療法的園芸
(Therapeutic Horticulture)

  • 研究からわかってきたこと

    世界では、自然環境が人に与える影響について多くの研究が行われており、
    植物や庭と関わる時間が

    ・心の安定・ストレス反応の軽減
    ・注意力・認知機能の回復
    ・血圧や心拍数の安定

    といった変化につながることが報告されています。

  • 〈海外の研究の例〉

    Park & Mattson(2009) は、術後の患者を対象とした研究において、病室に植物を設置したところ、入院期間の短縮、鎮痛薬使用量の減少、痛み・不安・疲労感の低下が見られたと報告した。

    Van den Berg & Custers(2011) の研究では、ストレスのかかる課題の後に30分間の軽いガーデニングを行った場合、室内で読書をした場合と比べ、唾液中コルチゾール(ストレスホルモン) の低下がより大きく、ポジティブな気分の回復も良好であることが示された。

    Detweiler ら(2009) は、認知症ユニットに安全に歩ける庭を導入した研究において、転倒件数および転倒重症度が約30%減少し、庭をよく利用した入居者ほど転倒が少なく、高用量の抗精神病薬の必要性が低下したといった変化を報告した。

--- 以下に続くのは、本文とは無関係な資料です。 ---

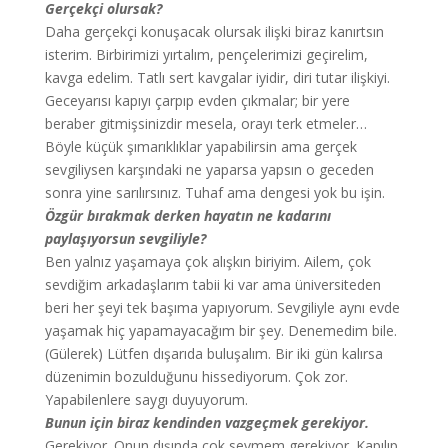
Gerçekçi olursak?
Daha gerçekçi konuşacak olursak ilişki biraz kanırtsın
isterim. Birbirimizi yırtalım, pençelerimizi geçirelim,
kavga edelim. Tatlı sert kavgalar iyidir, diri tutar ilişkiyi.
Geceyarısı kapıyı çarpıp evden çıkmalar; bir yere
beraber gitmişsinizdir mesela, orayı terk etmeler…
Böyle küçük şımarıklıklar yapabilirsin ama gerçek
sevgiliysen karşındaki ne yaparsa yapsın o geceden
sonra yine sarılırsınız. Tuhaf ama dengesi yok bu işin.
Özgür bırakmak derken hayatın ne kadarını
paylaşıyorsun sevgiliyle?
Ben yalnız yaşamaya çok alışkın biriyim. Ailem, çok
sevdiğim arkadaşlarım tabii ki var ama üniversiteden
beri her şeyi tek başıma yapıyorum. Sevgiliyle aynı evde
yaşamak hiç yapamayacağım bir şey. Denemedim bile.
(Gülerek) Lütfen dışarıda buluşalım. Bir iki gün kalırsa
düzenimin bozulduğunu hissediyorum. Çok zor.
Yapabilenlere saygı duyuyorum.
Bunun için biraz kendinden vazgeçmek gerekiyor.
Gerekiyor. Onun dışında çok sevmem gerekiyor. Kapılıp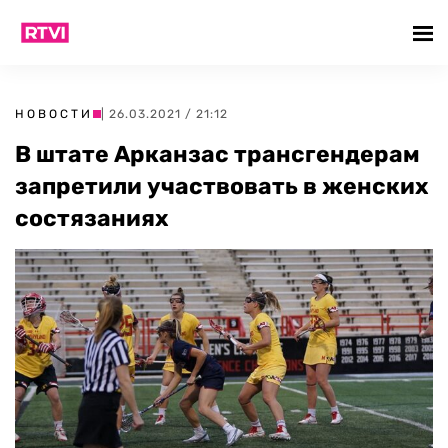
НОВОСТИ
| 26.03.2021 / 21:12
В штате Арканзас трансгендерам
запретили участвовать в женских
состязаниях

    これらの研究は、自然や庭が「治療を支える環境」として機能しうる可能性を示しています。

療法的園芸の効果を
引き出すための空間構成

  • 1

    感覚をやさしく刺激する
    「散策エリア」

    四季の変化を感じ、葉や花に触れ、香りを楽しむ。視覚・触覚・嗅覚がやさしく刺激されることで、心身の活性化と穏やかな気分転換を促します。車椅子や歩行器でも安心して利用できる動線により、無理のない身体活動を取り入れられるよう設計します。

  • 2

    そよ風と光に包まれる
    「憩いのテラス」

    散策までは難しくても、少し外気に触れたり、陽の光を浴びたりしたい日に。ベンチでお茶を楽しんだり、夕方にふわりと漂う植物の香りを感じたり、穏やかな時間が生まれます。建物と庭をつなぐ半屋外空間は、心地よい「外との距離感」をつくり、ご本人・ご家族・スタッフの方々にとっても大切な憩いの場となります。

  • 3

    ガラス越しに自然を感じる
    「静かな室内スペース」

    暑さや寒さ、雨風が厳しい日でも、空調の整った室内から季節の移ろいを眺められる場所。風に揺れる植物や季節ごとの光、野鳥や蝶の訪れを眺める時間は、入居者の方々の心を穏やかにしてくれます。